'''
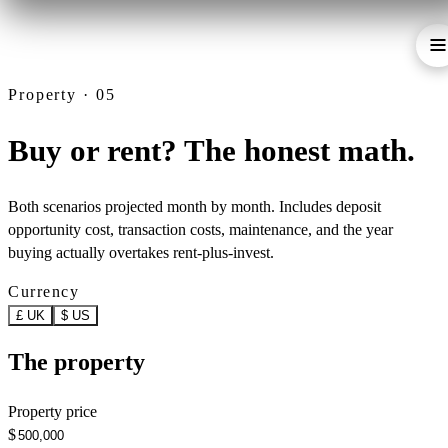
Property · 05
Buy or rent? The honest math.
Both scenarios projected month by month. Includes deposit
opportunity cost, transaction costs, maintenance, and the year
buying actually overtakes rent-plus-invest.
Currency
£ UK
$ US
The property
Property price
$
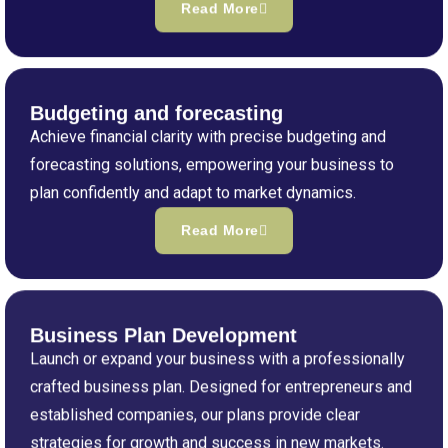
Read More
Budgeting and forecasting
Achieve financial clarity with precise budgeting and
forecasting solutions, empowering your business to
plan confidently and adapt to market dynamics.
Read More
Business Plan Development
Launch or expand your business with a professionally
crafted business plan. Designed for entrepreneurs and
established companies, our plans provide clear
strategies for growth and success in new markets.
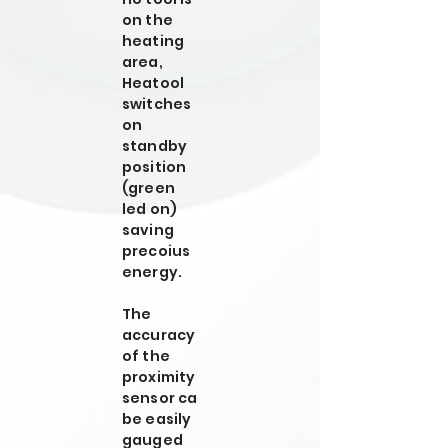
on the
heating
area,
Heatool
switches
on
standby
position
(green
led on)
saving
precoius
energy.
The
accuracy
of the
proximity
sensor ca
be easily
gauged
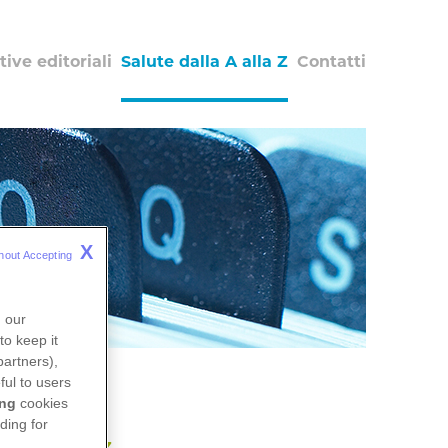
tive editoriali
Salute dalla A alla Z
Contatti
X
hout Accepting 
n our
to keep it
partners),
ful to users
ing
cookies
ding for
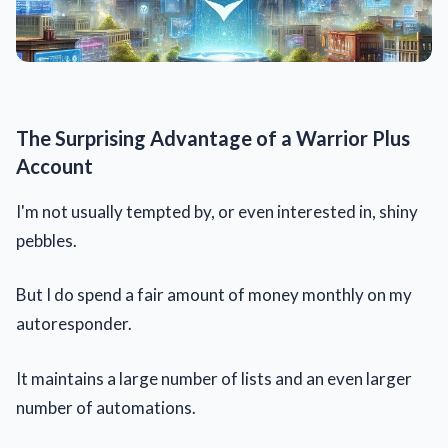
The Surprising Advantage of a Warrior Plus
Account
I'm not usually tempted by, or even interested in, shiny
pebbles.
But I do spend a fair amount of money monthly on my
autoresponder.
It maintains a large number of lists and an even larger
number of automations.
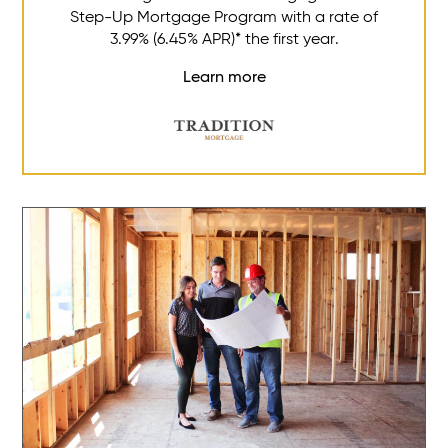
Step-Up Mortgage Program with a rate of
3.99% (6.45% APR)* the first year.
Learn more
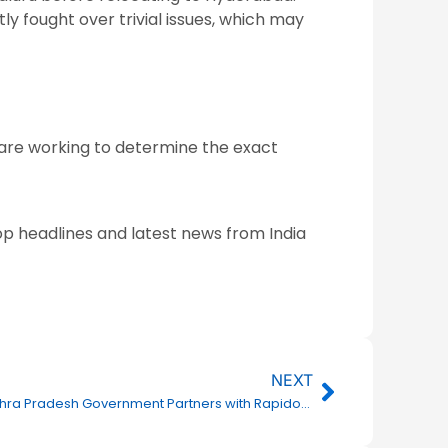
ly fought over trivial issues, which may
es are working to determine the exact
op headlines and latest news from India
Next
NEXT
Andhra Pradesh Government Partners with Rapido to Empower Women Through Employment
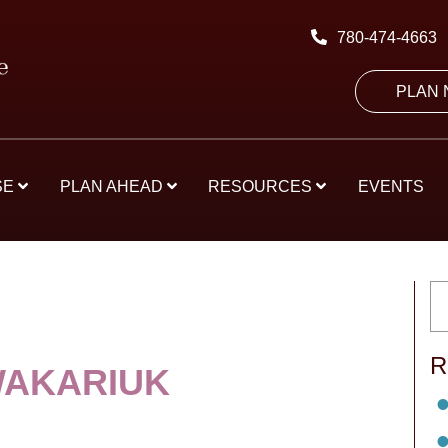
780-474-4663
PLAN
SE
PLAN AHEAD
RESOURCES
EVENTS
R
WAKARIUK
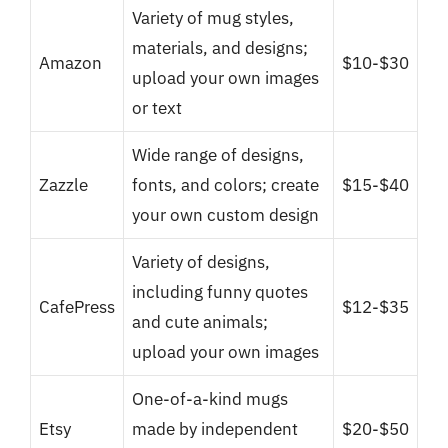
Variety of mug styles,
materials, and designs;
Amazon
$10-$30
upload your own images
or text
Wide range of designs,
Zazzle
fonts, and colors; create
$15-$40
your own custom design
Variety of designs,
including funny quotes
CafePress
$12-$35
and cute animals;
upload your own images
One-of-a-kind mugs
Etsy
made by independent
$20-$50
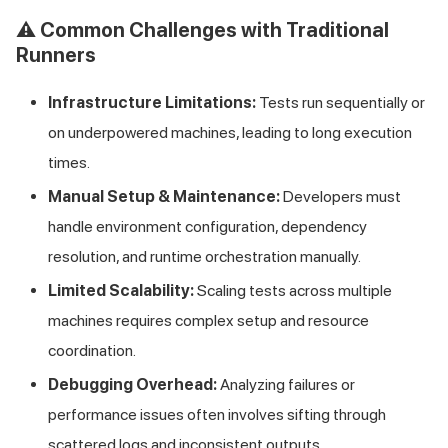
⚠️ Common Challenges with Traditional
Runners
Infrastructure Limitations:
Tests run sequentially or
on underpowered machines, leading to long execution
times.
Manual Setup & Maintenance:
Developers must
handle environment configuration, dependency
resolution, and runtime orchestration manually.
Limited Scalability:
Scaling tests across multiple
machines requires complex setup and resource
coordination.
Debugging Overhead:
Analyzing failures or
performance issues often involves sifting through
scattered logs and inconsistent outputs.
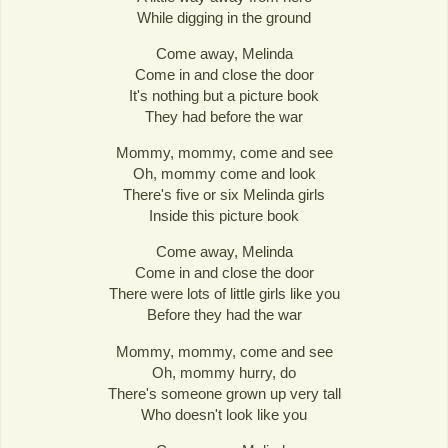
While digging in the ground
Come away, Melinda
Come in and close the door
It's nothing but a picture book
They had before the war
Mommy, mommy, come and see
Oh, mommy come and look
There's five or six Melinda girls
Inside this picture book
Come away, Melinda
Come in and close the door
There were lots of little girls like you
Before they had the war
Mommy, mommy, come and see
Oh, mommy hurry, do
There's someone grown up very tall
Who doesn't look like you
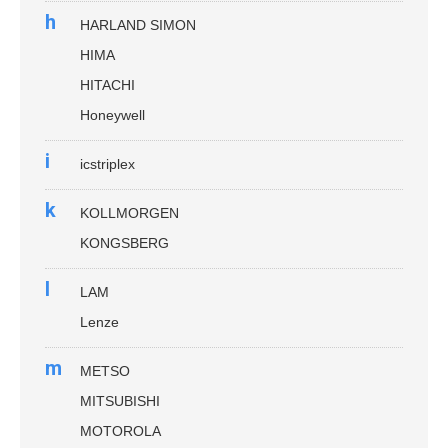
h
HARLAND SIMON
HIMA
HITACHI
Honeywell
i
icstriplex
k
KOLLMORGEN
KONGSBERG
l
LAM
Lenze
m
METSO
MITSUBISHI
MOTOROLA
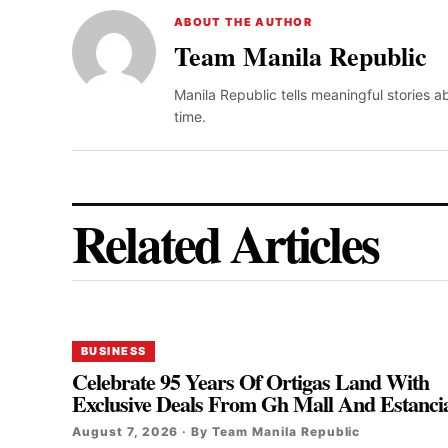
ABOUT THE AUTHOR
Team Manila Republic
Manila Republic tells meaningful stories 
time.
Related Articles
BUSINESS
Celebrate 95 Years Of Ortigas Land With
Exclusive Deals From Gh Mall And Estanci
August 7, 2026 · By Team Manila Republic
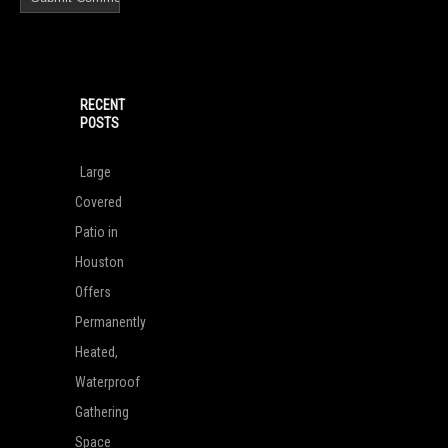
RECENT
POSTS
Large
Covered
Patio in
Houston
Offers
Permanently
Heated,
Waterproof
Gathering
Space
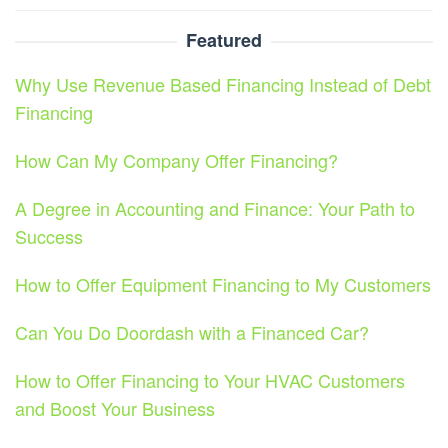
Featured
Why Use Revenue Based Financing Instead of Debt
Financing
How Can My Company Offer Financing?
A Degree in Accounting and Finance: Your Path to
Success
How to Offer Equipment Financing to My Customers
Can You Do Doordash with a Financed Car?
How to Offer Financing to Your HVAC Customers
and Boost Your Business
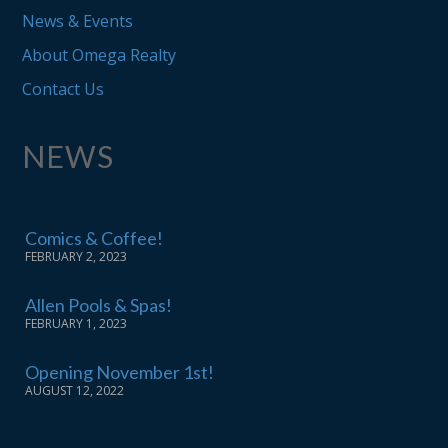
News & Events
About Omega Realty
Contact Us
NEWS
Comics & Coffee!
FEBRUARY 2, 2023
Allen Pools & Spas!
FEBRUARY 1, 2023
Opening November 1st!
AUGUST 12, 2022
'''
Task brief: Whenever a line above includes "Financing", copy it in full.

Exercise result:
Why Use Revenue Based Financing Instead of Debt
Financing
How Can My Company Offer Financing?
How to Offer Equipment Financing to My Customers
How to Offer Financing to Your HVAC Customers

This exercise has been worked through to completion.